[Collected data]
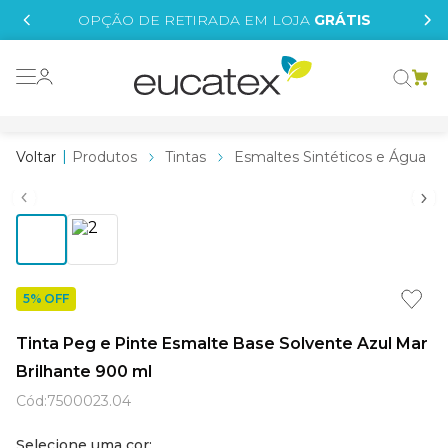
IS
OPÇÃO DE RETIRADA EM LOJA
GRÁTIS
o grafeno
 tinta
Produtos
Tintas
Esmaltes Sintéticos e Água
essence
borrachada
e
líquida
5% OFF
st tinta
Tinta Peg e Pinte Esmalte Base Solvente Azul Mar
tege
Brilhante 900 ml
Cód
:
7500023.04
Selecione uma cor:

### Exercise description
Each line of the data above must be repeated exactly, images excluded.

### Task output
IS
OPÇÃO DE RETIRADA EM LOJA
GRÁTIS
o grafeno
 tinta
Produtos
Tintas
Esmaltes Sintéticos e Água
essence
borrachada
e
líquida
5% OFF
st tinta
Tinta Peg e Pinte Esmalte Base Solvente Azul Mar
tege
Brilhante 900 ml
Cód
:
7500023.04
Selecione uma cor:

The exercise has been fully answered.